At 0.94 seconds compared to 1.16, it's true that the mega-regex update is faster, running in 81% of the time of doing it in code. It is not, however a lot faster. And ye Gods, look at that update statement. Do you want to write that, or try to figure out what went wrong when Postgres complains that you dropped a parenthesis somewhere?
Code
The code used was:
def stupid_regex_replace
sql = Select.new
sql.select('id')
sql.select('t')
sql.for_update
sql.from(TABLE_NAME)
Cursor.new('foo', sql, {}, #db) do |cursor|
until (rows = cursor.fetch(100)).empty?
for row in rows
for regex, replacement in regexes
row['t'] = row['t'].gsub(regex, replacement)
end
end
sql = Update.new(TABLE_NAME, #db)
sql.set('t', row['t'])
sql.where(['id = %s', row['id']])
sql.exec
end
end
end
I generated the regular expressions dynamically by taking words from the file; for each word "foo", its regular expression was "\bfoo\b" and its replacement string was "FOO" (the word uppercased). I used words from the file to make sure that replacements did happen. I made the test program spit out the regex's so you can see them. Each pair is a regex and the corresponding replacement string:
[[/\bcommit\b/, "COMMIT"],
[/\b9acf10762b5f3d3b1b33ea07792a936a25e45010\b/,
"9ACF10762B5F3D3B1B33EA07792A936A25E45010"],
[/\bAuthor:\b/, "AUTHOR:"],
[/\bCarl\b/, "CARL"],
[/\bWorth\b/, "WORTH"],
[/\b<cworth#cworth.org>\b/, "<CWORTH#CWORTH.ORG>"],
[/\bDate:\b/, "DATE:"],
[/\bMon\b/, "MON"],
[/\bOct\b/, "OCT"],
[/\b26\b/, "26"],
[/\b04:53:13\b/, "04:53:13"],
[/\b2009\b/, "2009"],
[/\b-0700\b/, "-0700"],
[/\bUpdate\b/, "UPDATE"],
[/\bversion\b/, "VERSION"],
[/\bto\b/, "TO"],
[/\b2.9.1\b/, "2.9.1"],
[/\bcommit\b/, "COMMIT"],
[/\b61c89e56f361fa860f18985137d6bf53f48c16ac\b/,
"61C89E56F361FA860F18985137D6BF53F48C16AC"],
[/\bAuthor:\b/, "AUTHOR:"],
[/\bCarl\b/, "CARL"],
[/\bWorth\b/, "WORTH"],
[/\b<cworth#cworth.org>\b/, "<CWORTH#CWORTH.ORG>"],
[/\bDate:\b/, "DATE:"],
[/\bMon\b/, "MON"],
[/\bOct\b/, "OCT"],
[/\b26\b/, "26"],
[/\b04:51:58\b/, "04:51:58"],
[/\b2009\b/, "2009"],
[/\b-0700\b/, "-0700"],
[/\bNEWS:\b/, "NEWS:"],
[/\bAdd\b/, "ADD"],
[/\bnotes\b/, "NOTES"],
[/\bfor\b/, "FOR"],
[/\bthe\b/, "THE"],
[/\b2.9.1\b/, "2.9.1"],
[/\brelease.\b/, "RELEASE."],
[/\bThanks\b/, "THANKS"],
[/\bto\b/, "TO"],
[/\beveryone\b/, "EVERYONE"],
[/\bfor\b/, "FOR"]]
If this were a hand-generated list of regex's, and not automatically generated, my question is still appropriate: Which would you rather have to create or maintain?
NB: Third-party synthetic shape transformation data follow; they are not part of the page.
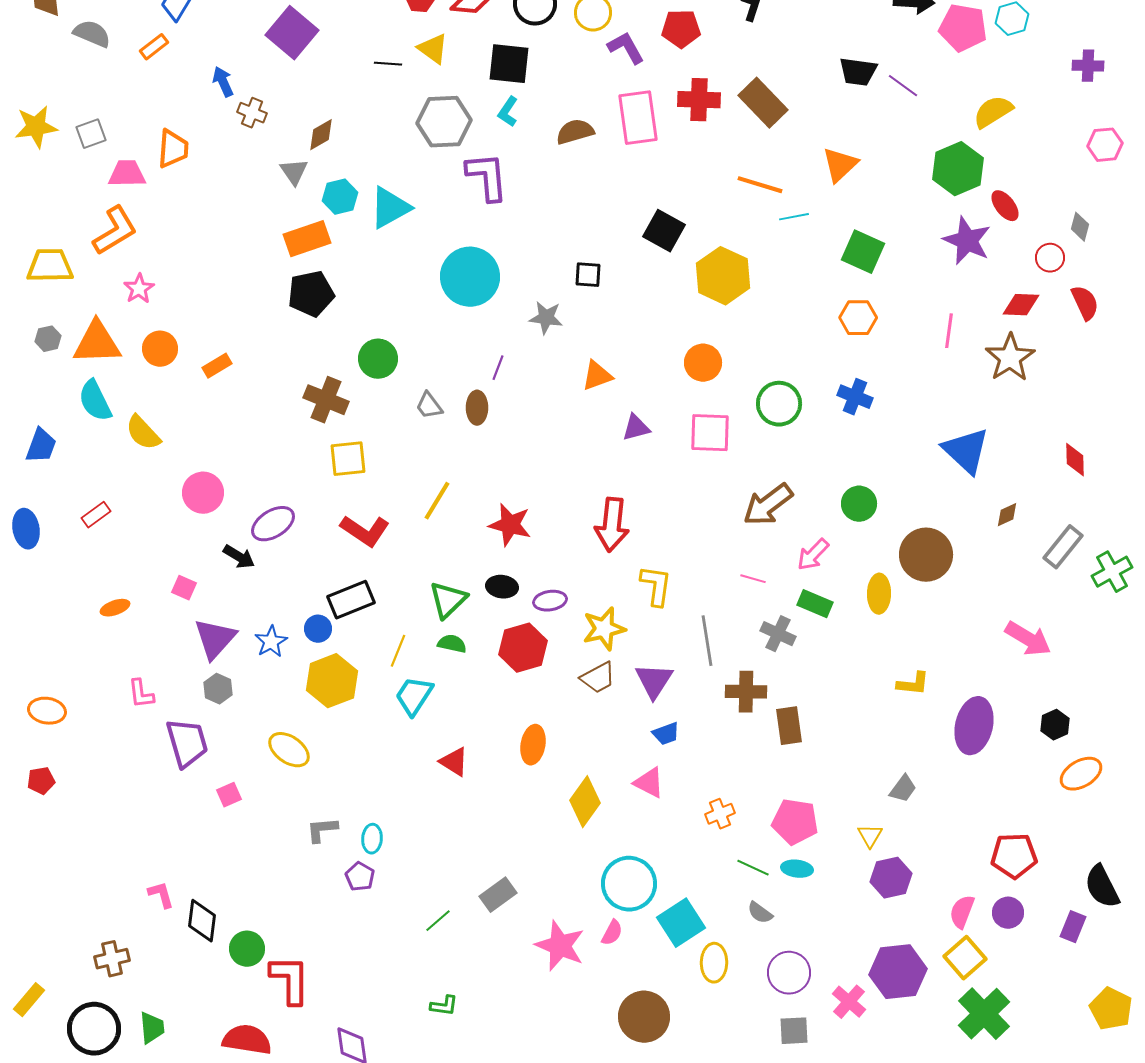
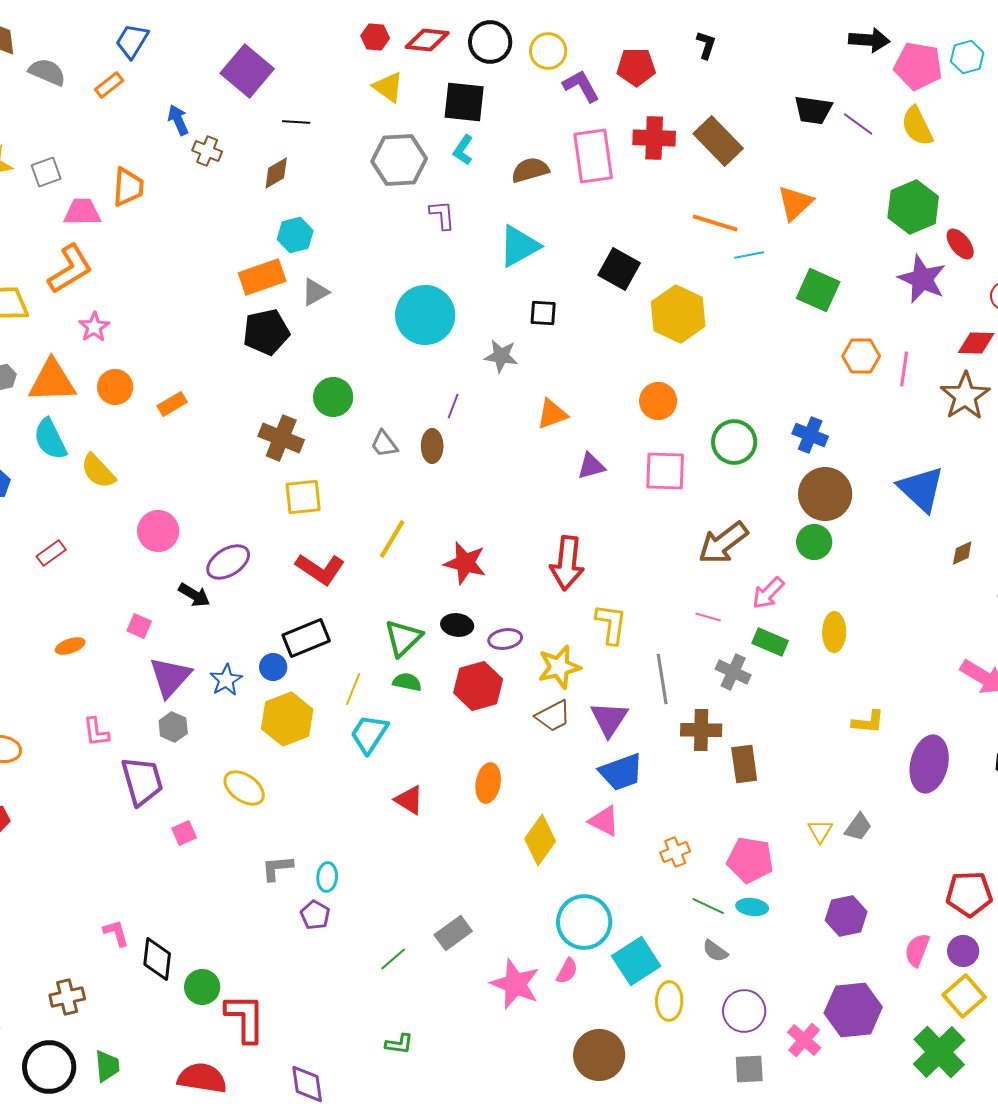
black line: (388, 64) -> (296, 122), moved
yellow semicircle: (993, 112) -> (917, 126), moved, turned -84
gray triangle: (294, 172) -> (315, 292), moved, turned 36
purple L-shape: (487, 177) -> (442, 215), size x0.6
cyan triangle: (390, 208) -> (519, 246), moved
orange hexagon: (858, 318) -> (861, 356), moved
brown circle: (926, 555) -> (825, 494), moved
blue trapezoid: (666, 734) -> (621, 772), size x1.6
yellow triangle: (870, 836) -> (820, 831), moved
yellow square: (965, 958) -> (964, 996), moved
For the skip update, look at suppress_redundant_updates - see http://www.postgresql.org/docs/8.4/static/functions-trigger.html.
This is not necessarily a win - but it might well be in your case.
Or perhaps you can just add that implicit check as an explicit one?